January 01, 2011

Happy New Year!

We have now moved into serious Word of the Year territory. The American Dialect Society has presented some of its WOTY candidates (the vote will take place on Jan. 7). A Word of The Year should be
  • new or newly popular in 2010
  • widely or prominently used in 2010
  • indicative or reflective of the popular discourse
Usually, the most entertaining words or expressions are nominated in the subcategories "most unnecessary," "most outrageous" (think 'death panel'), "most euphemistic" word of the year.

So what are some of the words that linguists have nominated?

Update Jan. 7, 2011: You can now see a list of the words nominated in the "minor categories"here.
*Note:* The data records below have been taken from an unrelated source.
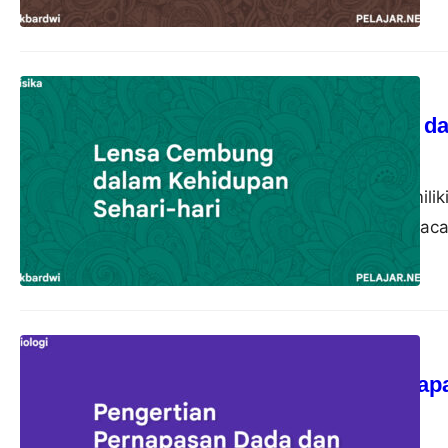
Fisika
Lensa Cembung dal
akbardwi
21 Oktober 2023
Lensa cembung memiliki
pemanfaatannya di kaca
Biologi
Pengertian Pernap
akbardwi
13 Oktober 2023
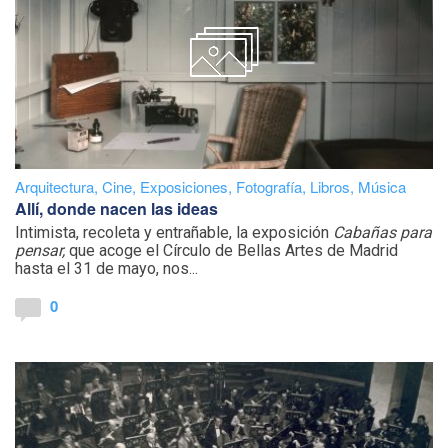
Arquitectura
,
Cine
,
Exposiciones
,
Fotografía
,
Libros
,
Música
Allí, donde nacen las ideas
Intimista, recoleta y entrañable, la exposición
Cabañas para
pensar,
que acoge el Círculo de Bellas Artes de Madrid
hasta el 31 de mayo, nos...
0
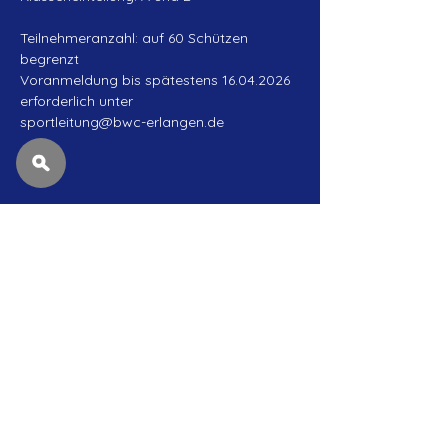
Teilnehmeranzahl: auf 60 Schützen 
begrenzt
Voranmeldung bis spätestens 16.04.2026 
erforderlich unter
sportleitung@bwc-erlangen.de
Diese
Veranstaltung
teilen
Ben Zimmer, producer of The Visual Thesaurus and columnist for the New York Times Sunday Magazine, lists the following words (among others): mama grizzly, to man up, shellacking, gleek, vuvuzela, static kill, hacktivism, belieber (fanatic fan of Justin Bieber, in case you're wondering), thumbo (a typo caused by thumbs-only text messaging), enhanced pat down, junk (euphemism for a man's private parts, think 'don't touch my junk'), and opt out.

Edited to add: Zimmer's final choice is "junk."
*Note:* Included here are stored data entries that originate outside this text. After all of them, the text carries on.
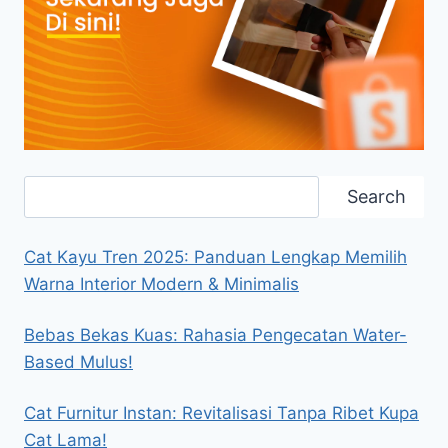
Search
Search
Cat Kayu Tren 2025: Panduan Lengkap Memilih
Warna Interior Modern & Minimalis
Bebas Bekas Kuas: Rahasia Pengecatan Water-
Based Mulus!
Cat Furnitur Instan: Revitalisasi Tanpa Ribet Kupa
Cat Lama!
Grant Barrett, board member of the ADS and cohost of the radio show "A Way With Words," published these words in the New York Times: belieber, coffice (a coffee shop used as an office -- though I must say, I get more of a "coffin decorated with office paraphernalia" vibe), the Justin Bieber (an unflattering haircut),  halfalogue (the part of a conversation one can't help overhearing when someone makes a cell phone call in public), mamma grizzly, refudiate (the -- by now -- well-known Palinism), shellacking, poutrage (pretense outrage).
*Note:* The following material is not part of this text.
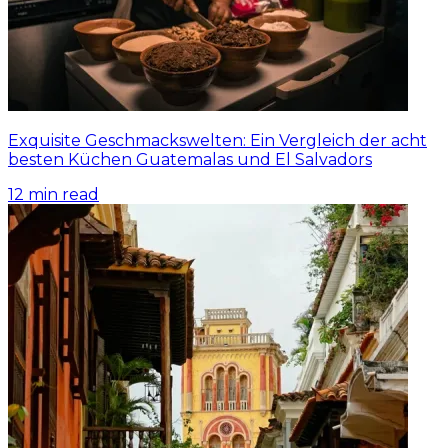
Exquisite Geschmackswelten: Ein Vergleich der acht
besten Küchen Guatemalas und El Salvadors
12
min read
It seems that my students were doing really well! They also picked Gleek, vuvuzela, static kill and other words relating to the oil spill disaster, words relating to the pop-phenomenon Justin Bieber and to communication via cell phones. Looking at these lists, can I change my mind? I am still pretty sure that a word from politics will win in the overall category (while a word like "halfalogue" might win in the category "most creative word") , but my money is now on the more dynamic to man up or, alternatively, on getting shellacked. Both capture the machismo turn in politics that characterized this year very well, both are more versatile than, say, Tea Party, which is really just a proper name, and, last but not least, both are verbs (or rather verb forms) -- not stiff nouns or sissy adjectives.